SHARM EL-SHEIK, Egypt The bombers who carried out Egypt's worst-ever terrorist attack appear to have entered this Red Sea resort in pickup trucks loaded with explosives that were hidden under vegetables, security officials said Sunday. Police were searching for three suspects believed to have survived the bombings.
One truck headed for the luxury Ghazala Gardens hotel. There, one man planted a bomb in a suitcase in a parking lot, while another slammed the vehicle into the Ghazala hotel's reception area, the security officials said, speaking on condition of anonymity because of the sensitivity of the investigation.
As people fled the Ghazala attack, the suitcase exploded and killed at least seven people, said the officials.
A second truck, on a road leading to another major hotel, got stuck in traffic in the Old Market an area frequented by Egyptian workers in the resort area on the southern tip of the Sinai Peninsula. Two militants inside abandoned the vehicle, apparently setting a timer, and the blast detonated soon after, the officials said.
Before the attacks, the militants rubbed serial numbers off the trucks' engines, the officials said. Such serial numbers had been a key clue Egyptian investigators had used to track down those behind similar vehicle bombings last October against two resorts further north in the Sinai Peninsula, Taba and Ras Shitan.
According to local hospitals, Saturday's pre-dawn bombings killed at least 88 people both Egyptians and foreigners; Egypt's Health Ministry put the death toll at 64. Hospitals said the ministry count does not include a number of sets of body parts.
One official said he believed the man who planted the suitcase came separately, not in the attack truck, and he said police were looking for more than three people, though he would not elaborate.
Investigators were also examining whether the suicide bomber who set off the blast at the Ghazala was one of five suspects still at large from the October bombings.

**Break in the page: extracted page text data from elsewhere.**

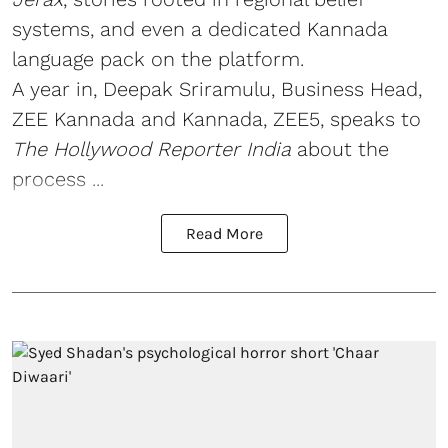
systems, and even a dedicated Kannada
language pack on the platform.
A year in, Deepak Sriramulu, Business Head,
ZEE Kannada and Kannada, ZEE5, speaks to
The Hollywood Reporter India
about the
process ...
Read More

With fears the attacks will devastate one of the strongest engines of the vital tourism industry, some 1,000 foreigners and Egyptians who work in Sharm el-Sheik marched down its main hotel strip chanting slogans against terrorism in English, Arabic, Italian and German.
Decked out in surf trunks, dive-shop T-shirts and hotel uniforms, they vowed the long flourishing resort would survive. The march passed workers still sweeping up shattered glass in front of the Ghazala, where the reception lobby was flattened by one of two truck bombs used in Saturday's pre-dawn attacks.